It seems like lately most of the bands that evoke Radiohead, even subtly, are intent on taking the blueprint of The Bends in a bland soft-rock direction, softening the edges and turning it into background music for mall shopping or TV commercial watching. The St. Louis band The Floating City seems to take at least some of their starting cues from Radiohead: the Floating City's layered form of rock similarly point towards a contemporary sort of prog-rock, and their debut album Entering a Contest has an OK Computer-like vision of alienation and loneliness, with a similar attention to the ways that modern living affects individual souls. Yet the similarities here are only part of an exciting bigger picture.

The Floating City blend a carefully textured, atmospheric, future-leaning rock sound with a certain down-to-earth sensitivity (which I, a St.
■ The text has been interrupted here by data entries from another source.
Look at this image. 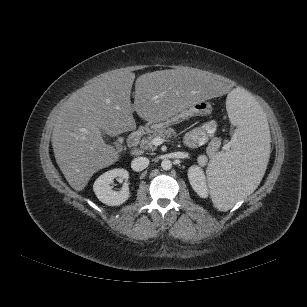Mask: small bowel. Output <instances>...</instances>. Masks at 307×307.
Returning <instances> with one entry per match:
<instances>
[{
  "mask_svg": "<svg viewBox=\"0 0 307 307\" xmlns=\"http://www.w3.org/2000/svg\"><path fill=\"white\" fill-rule=\"evenodd\" d=\"M216 130L217 124L215 121L206 122L200 127L187 133L184 138V142L190 147L203 145L212 135L215 134Z\"/></svg>",
  "mask_w": 307,
  "mask_h": 307,
  "instance_id": "c3829d8e",
  "label": "small bowel"
}]
</instances>
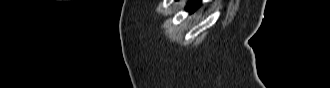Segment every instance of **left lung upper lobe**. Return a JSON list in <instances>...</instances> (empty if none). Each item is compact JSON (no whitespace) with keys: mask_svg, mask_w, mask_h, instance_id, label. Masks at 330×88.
<instances>
[{"mask_svg":"<svg viewBox=\"0 0 330 88\" xmlns=\"http://www.w3.org/2000/svg\"><path fill=\"white\" fill-rule=\"evenodd\" d=\"M200 6V3H197L195 6V10Z\"/></svg>","mask_w":330,"mask_h":88,"instance_id":"1","label":"left lung upper lobe"}]
</instances>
Louisian by birth, would like to claim as uniquely Midwestern, whether that's the truth or not). There's a real thoughtfulness to Entering a Contest's commentary on day-to-day living in this modern world, and to the nuanced music, driven by instruments as diverse as cello, synthesizer, lap steel, vibraphone, and cell phones.

At first there seems to be a sense of distance to the first-person minimalist poems that make up Floating City lyrics, and a accompanying distance to the music, but that soon fades, the closer you listen. Ultimately the diverse instruments and involved arrangements are enveloping in a comforting way, during both the most rocking and the quietest moments. The band powerfully projects yearning on songs like "You Are a Weapon", which in some universe would be considered a show-stopping soul ballad. And first impressions of lyrical distance eventually prove to be surface-level, as most of the words which lead vocalist Gareth Schumacher sings are often disarmingly personal and reassuring.
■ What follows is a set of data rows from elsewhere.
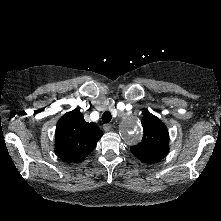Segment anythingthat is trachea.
<instances>
[{"label":"trachea","instance_id":"trachea-1","mask_svg":"<svg viewBox=\"0 0 221 221\" xmlns=\"http://www.w3.org/2000/svg\"><path fill=\"white\" fill-rule=\"evenodd\" d=\"M111 119H112L111 113L109 111H105L102 115V121L104 123H108L111 121Z\"/></svg>","mask_w":221,"mask_h":221}]
</instances>
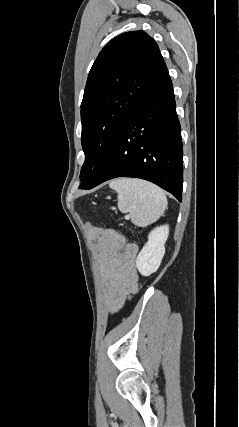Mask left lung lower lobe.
<instances>
[{
	"mask_svg": "<svg viewBox=\"0 0 239 427\" xmlns=\"http://www.w3.org/2000/svg\"><path fill=\"white\" fill-rule=\"evenodd\" d=\"M182 156L181 127L168 76L132 113L93 182L83 189L117 177H136L155 183L181 202Z\"/></svg>",
	"mask_w": 239,
	"mask_h": 427,
	"instance_id": "0a47b994",
	"label": "left lung lower lobe"
}]
</instances>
"Reassuring" is a word that needs to be repeated. For while Entering a Contest offers a vivid portrait of a society that seems filled with broken hearts and people who feel lost, the ultimate perspective is a very humane and understanding one. The song "Whose Side Are You On?", its title sounding like a populist anthem, is a perfect example of the general feeling of the album. It's a cry for connection, with beautifully phrased thoughts like this one: "I know how hard it is to try / I stare at city lights as if I'm standing by for what has taken my whole life." Yet the tone, of the words, of Schumacher's voice, and of the music as it swings upward, is gentle and comforting, silently exuding the feeling that the world hasn't gone cold, that fear and sadness aren't the end, that human hearts aren't yet frozen.